Рэнсом откинул голову и рассмеялся.
– Ох, Льюис, Льюис, – воскликнул он, – и что вы только скажете!
– Как вам угодно, Рэнсом, а разница есть…
– Есть, есть, но не такая. Каждый из нас должен сражаться, тут нет мании величия. Вот посмотрите – в нашей маленькой земной войне тоже сменяются разные фазы, и каждый раз мы и думаем, и ведем себя так, словно эта фаза не кончится, хотя на самом деле все меняется прямо на глазах. И опасности, и удачи в этом году – не те, что в прошлом. Вот и вам кажется, что обычные люди могут столкнуться с темными эльдилами только на нравственном, душевном уровне – борясь с искушением, к примеру, – но это верно только для определенной фазы в космической войне, для эры великой осады, которая и дала Земле имя Тулкандры, Безмолвной планеты. А что, если это время подходит к концу? А что, если каждый встретит силы тьмы… ну, по-другому.
– Ах вон что…
– Только не думайте, что меня выбрали потому, что я какой-то особенный. Никогда не поймешь, почему нас избирают для того или другого дела. А если и узнаешь причину, она не даст пищи тщеславию. Нас избирают не за то, чем мы сами гордимся. Скорее всего, посылают именно меня потому, что два негодяя, утащившие меня на Малакандру, дали мне возможность изучить язык. Конечно, это не входило в их планы.
– Какой язык?
– Хресса-хлаб. Язык, который я выучил на Малакандре.
– Неужели вы думаете, что на Венере говорят на этом языке?
– Разве я вам не сказал? – спросил Рэнсом, наклоняясь вперед. К этому времени мы уже доели холодное мясо, допили пиво и теперь пили чай. – Странно, ведь я докопался до этого два или три месяца тому назад. С научной точки зрения это – самое интересное. Мы ошибались, принимая хресса-хлаб за местный, марсианский язык. Правильнее было бы назвать его старосолярным, хлаб-эрибол-эф-корди.
– Господи, что это?
– Понимаете, раньше все разумные существа, обитавшие на планетах Солнечной системы, говорили на одном языке (эльдилы называют эти планеты Нижним миром). Конечно, большинство из них необитаемы, хотя бы по нашим понятиям. Этот изначальный язык забыли в нашем мире, на Тулкандре, когда случилась беда. Ни один из земных языков не восходит к нему.
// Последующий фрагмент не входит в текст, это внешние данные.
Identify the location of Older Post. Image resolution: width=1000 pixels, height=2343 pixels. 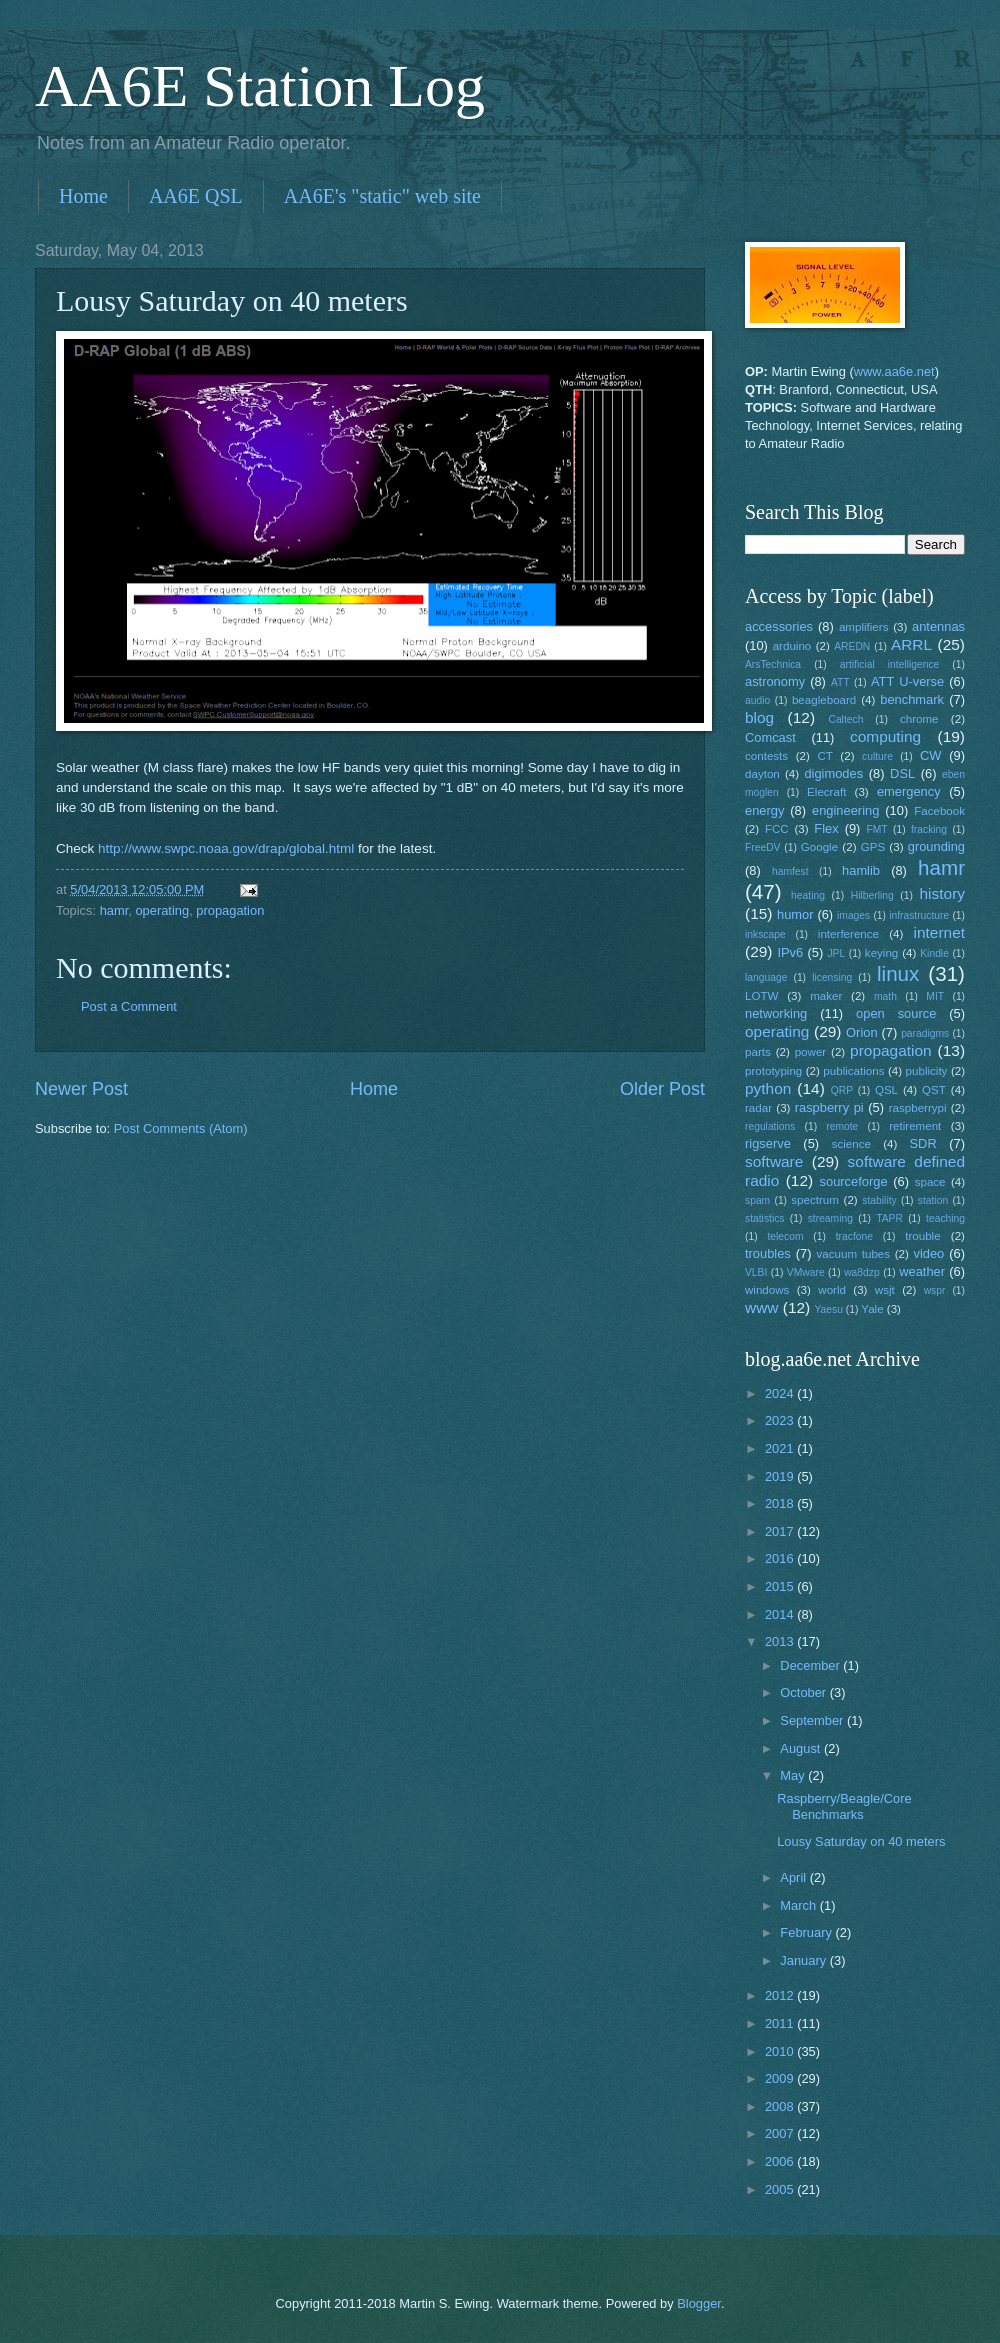 (662, 1089).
– А как же другие марсианские языки?
– Пока не знаю. Одно мне ясно, они намного моложе хресса-хлаба, особенно сурнибур, язык сорнов. Я думаю, это можно доказать лингвистически. Сурнибур, по марсианским стандартам, просто новее нового – он едва ли древней нашего кембрия.
– Стало быть, вы рассчитываете, что на Венере знают хресса-хлаб?
– Да. Я приеду, зная язык. Так гораздо проще, хотя для филолога и скучнее.
– Вы же и понятия не имеете, что надо делать, в какой вы мир попадете!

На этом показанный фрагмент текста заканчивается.